Reklama

Wyjątkowo bezkarnie czuł się 40-letni Bogdan B., któremu w połowie ubiegłego roku postawiono zarzut nielegalnego handlu alkoholem. Mężczyzna wpadł ponownie.

Przed rokiem ozorkowianin został zatrzymany do rutynowej kontroli, gdy prowadził samochód i wiózł nim młodych ludzi na dyskotekę. Pasażerowie wydali kierowcę, że sprzedał im alkohol. Sprawa trafiła do sądu, ale mężczyzna nie zgłaszał się na rozprawy. Dlatego sąd wydał nakaz doprowadzenia Bogdana B. Przed zatrzymaniem mężczyzny, policjanci otrzymali sygnał o składzie alkoholu, którzy przechowuje w domu.
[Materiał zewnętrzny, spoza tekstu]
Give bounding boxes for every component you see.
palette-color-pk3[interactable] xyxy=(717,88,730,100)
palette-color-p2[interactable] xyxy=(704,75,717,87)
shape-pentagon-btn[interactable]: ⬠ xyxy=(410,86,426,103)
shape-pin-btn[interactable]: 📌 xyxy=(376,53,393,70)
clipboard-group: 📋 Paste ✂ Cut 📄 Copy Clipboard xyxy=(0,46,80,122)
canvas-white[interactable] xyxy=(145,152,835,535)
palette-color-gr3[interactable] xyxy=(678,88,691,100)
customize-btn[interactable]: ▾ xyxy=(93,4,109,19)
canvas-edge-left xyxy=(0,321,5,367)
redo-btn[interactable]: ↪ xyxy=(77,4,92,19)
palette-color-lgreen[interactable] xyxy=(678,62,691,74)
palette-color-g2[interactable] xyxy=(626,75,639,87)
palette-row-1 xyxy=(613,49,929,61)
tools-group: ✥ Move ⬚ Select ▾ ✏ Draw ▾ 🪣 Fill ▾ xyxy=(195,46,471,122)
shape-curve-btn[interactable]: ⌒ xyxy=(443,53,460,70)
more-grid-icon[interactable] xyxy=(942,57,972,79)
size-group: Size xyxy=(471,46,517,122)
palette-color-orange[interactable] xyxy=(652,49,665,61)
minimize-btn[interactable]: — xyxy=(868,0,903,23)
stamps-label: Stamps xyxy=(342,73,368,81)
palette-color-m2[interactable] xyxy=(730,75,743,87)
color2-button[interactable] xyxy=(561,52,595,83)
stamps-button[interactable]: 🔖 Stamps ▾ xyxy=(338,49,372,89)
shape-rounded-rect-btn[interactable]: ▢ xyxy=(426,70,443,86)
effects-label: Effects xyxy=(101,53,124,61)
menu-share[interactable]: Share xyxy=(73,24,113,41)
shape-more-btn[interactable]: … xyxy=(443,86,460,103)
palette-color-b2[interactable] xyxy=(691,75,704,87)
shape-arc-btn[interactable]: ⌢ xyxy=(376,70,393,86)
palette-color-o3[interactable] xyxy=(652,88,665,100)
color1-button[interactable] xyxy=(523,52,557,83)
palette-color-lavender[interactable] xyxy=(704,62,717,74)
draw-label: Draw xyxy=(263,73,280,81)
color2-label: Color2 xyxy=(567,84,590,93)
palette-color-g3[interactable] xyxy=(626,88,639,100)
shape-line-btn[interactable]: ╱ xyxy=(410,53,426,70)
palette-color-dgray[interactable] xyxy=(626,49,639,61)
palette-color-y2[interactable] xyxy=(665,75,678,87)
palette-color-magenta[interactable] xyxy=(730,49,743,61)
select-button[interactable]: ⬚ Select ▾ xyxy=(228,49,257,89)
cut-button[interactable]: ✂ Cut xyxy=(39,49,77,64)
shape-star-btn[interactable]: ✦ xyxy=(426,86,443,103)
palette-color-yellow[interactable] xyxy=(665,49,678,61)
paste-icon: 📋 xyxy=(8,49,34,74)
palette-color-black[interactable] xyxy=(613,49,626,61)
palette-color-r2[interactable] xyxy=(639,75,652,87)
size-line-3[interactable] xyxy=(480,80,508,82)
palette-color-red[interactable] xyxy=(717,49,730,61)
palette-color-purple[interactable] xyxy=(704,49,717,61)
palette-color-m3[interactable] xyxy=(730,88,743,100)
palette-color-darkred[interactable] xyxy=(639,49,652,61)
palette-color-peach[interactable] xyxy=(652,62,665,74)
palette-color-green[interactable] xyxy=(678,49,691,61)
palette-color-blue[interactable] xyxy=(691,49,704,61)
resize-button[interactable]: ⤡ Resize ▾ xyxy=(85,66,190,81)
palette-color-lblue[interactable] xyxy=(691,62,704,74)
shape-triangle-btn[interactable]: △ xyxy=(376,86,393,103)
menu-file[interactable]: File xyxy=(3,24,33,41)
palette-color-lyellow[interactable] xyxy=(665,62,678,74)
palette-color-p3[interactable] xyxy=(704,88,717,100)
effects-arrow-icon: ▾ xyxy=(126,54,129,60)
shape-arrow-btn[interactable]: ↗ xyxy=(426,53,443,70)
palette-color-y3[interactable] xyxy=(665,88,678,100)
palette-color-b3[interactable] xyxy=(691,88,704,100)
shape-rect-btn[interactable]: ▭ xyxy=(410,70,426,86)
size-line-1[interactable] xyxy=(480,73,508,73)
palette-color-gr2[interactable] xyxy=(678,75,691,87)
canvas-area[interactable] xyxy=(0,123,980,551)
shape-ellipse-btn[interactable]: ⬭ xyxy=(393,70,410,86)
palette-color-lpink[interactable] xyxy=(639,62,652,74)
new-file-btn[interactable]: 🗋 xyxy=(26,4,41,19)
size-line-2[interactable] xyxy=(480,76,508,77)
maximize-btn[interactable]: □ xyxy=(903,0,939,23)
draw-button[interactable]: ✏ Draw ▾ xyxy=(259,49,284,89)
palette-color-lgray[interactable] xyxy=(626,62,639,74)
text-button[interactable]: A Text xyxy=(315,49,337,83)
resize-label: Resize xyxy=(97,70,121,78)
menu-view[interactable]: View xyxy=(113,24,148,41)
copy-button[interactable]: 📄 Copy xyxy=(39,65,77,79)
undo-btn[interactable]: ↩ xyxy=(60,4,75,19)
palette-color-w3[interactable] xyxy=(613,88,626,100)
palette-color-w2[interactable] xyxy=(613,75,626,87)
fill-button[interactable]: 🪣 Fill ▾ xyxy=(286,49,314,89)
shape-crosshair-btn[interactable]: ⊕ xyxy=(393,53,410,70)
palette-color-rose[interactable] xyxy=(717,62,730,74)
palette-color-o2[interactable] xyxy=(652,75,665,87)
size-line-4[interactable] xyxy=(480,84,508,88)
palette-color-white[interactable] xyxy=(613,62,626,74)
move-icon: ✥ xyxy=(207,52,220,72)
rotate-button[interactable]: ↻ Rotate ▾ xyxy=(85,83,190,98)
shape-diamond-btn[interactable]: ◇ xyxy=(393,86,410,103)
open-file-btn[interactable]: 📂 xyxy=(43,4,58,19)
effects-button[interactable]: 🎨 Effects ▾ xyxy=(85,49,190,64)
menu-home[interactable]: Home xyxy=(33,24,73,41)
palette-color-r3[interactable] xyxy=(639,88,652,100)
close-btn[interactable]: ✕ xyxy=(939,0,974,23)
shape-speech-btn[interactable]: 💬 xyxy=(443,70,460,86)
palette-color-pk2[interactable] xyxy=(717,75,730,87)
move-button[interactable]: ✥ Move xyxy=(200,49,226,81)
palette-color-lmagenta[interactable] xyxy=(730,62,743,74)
Przeszukania to potwierdziły. Znaleziono 169 litrów alkoholu niewiadomego pochodzenia bez znaków akcyzy.

W mieszkaniu mężczyzny znajdowały się także trzy puste już litrowe butelki z etykietami o treści „spirytus skażony metanolem”. Ozorkowianin tłumaczy się, że alkohol należy do Rosjanina, któremu rzekomo wynajmuje część mieszkania.